Schizosaccharomyces pombe

espèce de champignons

Schizosaccharomyces pombe appartient à la classe des champignons ascomycètes. Il s'agit d'une une espèce de levure particulière, aussi appelée « levure à fission », qui présente la particularité de se reproduire en se devisant, à partir de la cellule mère, en deux cellules filles de taille identique[1]. Elle est utilisée comme un organisme modèle en biologie cellulaire et moléculaire qui permet de comprendre des organismes plus complexes[2]. Elle est partiellement domestiquée, notamment pour faire des bières (pombe signifie bière en Swahili)[3]. Elle fut isolée en 1890 d'une bière de l'Est de l'Afrique à base de millet et décrite par Paul Lindner en 1893[4].

DescriptionModifier

C'est un organisme unicellulaire eucaryote, dont les cellules sont cylindriques. Ces cellules mesurent généralement 7 à 14 micromètres de longueur et 4 de largeur. On la trouve sur les raisins et dans les mélanges de fermentation.

Cycle de vieModifier

Son nom, contenant le préfixe schizo qui signifie « fendre » ou « couper en deux »[5], vient du fait qu'elle pratique une division par fission médiane. Deux types de cycle reproduction existent chez Schizosaccharomyces pombe[6] :

  • reproduction asexuée : la phase G2 est relativement longue car la cellule grandit énormément ; en phase M, une duplication du noyau et donc du génome a lieu ; les deux noyaux vont migrer vers un des pôles ; en G1, une séparation se fait entre les deux compartiments pour que finalement, en phase S, deux cellules haploïdes se forment ;
  • reproduction sexuée : chez Schizosaccharomyces pombe il existe deux cellules différentes, la P (ou h+) et la M (ou h-). Elles sont toutes les deux nécessaire pour faire une reproduction sexuée par conjugaison durant laquelle les cellules, ainsi que leur noyau, vont fusionner[7]. Deux méioses consécutive vont ensuite avoir lieu pour former 4 noyaux haploïdes dans la cellule. Une phase de sporulation va former les 4 spores qui vont alors être relâchées.

Les cellules maintiennent leur forme allongée en grandissant uniquement par leurs extrémités et se divisent par une fission médiane, produisant ainsi deux cellules filles de taille égale, ce qui fait d'elles un outil puissant pour l'étude du cycle cellulaire et sa régulation.
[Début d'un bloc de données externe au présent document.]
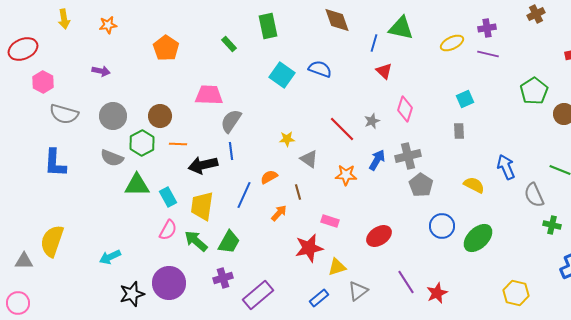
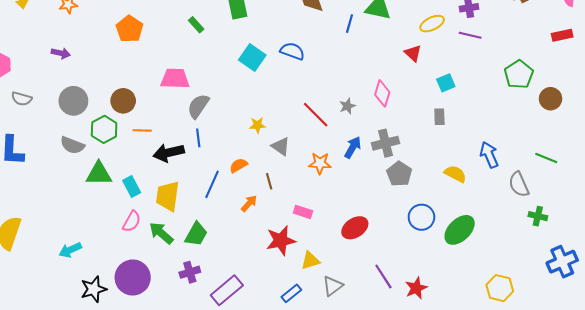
red triangle: (384, 71) -> (413, 53), moved
gray semicircle: (64, 114) -> (22, 99), size x0.7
Sa division cellulaire est régulée par la protéine kinase pom1[8].

GénétiqueModifier

S. pombe possède 4 800 ORF, trois chromosomes, soit l'un des plus petits génomes recensés chez un organisme eucaryote[9], et une phase haploïde dominante dans son cycle biologique (et de façon caractéristique une phase G2 très longue). La séquence de son génome a été publiée en 2002, par un consortium dirigé par l'Institut de Sanger (c'est le sixième organisme modèle eucaryote séquencé).

RéférencesModifier

  1. (en) « Definition of FISSION YEAST », sur www.merriam-webster.com (consulté le )
  2. (en) Charles S. Hoffman, Valerie Wood et Peter A. Fantes, « An Ancient Yeast for Young Geneticists: A Primer on the Schizosaccharomyces pombe Model System », Genetics, vol. 201, no 2,‎ , p. 403–423 (ISSN 0016-6731 et 1943-2631, PMID 26447128, PMCID PMC4596657, DOI 10.1534/genetics.115.181503, lire en ligne, consulté le )
  3. (en) « Pink Lady and Local pub shenanigans », sur The Rackster, (consulté le )
  4. (en) « Schizosaccharomyces pombe Lindner, 1893 », sur www.gbif.org (consulté le )
  5. « schizo- — Wiktionnaire », sur fr.wiktionary.org (consulté le )
  6. (en) « Mate and fuse: How yeast cells do it »
  7. (en) Barbora Huraiova, Miroslava Pozgajova et Juraj Gregan, « Sexual Reproduction: Preventing Re-fertilization in Fission Yeast », Current Biology, vol. 28, no 22,‎ , R1300–R1303 (DOI 10.1016/j.cub.2018.09.048, lire en ligne, consulté le )
  8. « pom1 - Dual specificity protein kinase pom1 - Schizosaccharomyces pombe (strain 972 / ATCC 24843) (Fission yeast) - pom1 gene & protein », sur www.uniprot.org (consulté le ).
  9. V. Wood, R. Gwilliam, M.-A. Rajandream et M. Lyne, « Erratum: corrigendum: The genome sequence of Schizosaccharomyces pombe », Nature, vol. 421, no 6918,‎ , p. 94–94 (ISSN 0028-0836 et 1476-4687, DOI 10.1038/nature01203, lire en ligne, consulté le )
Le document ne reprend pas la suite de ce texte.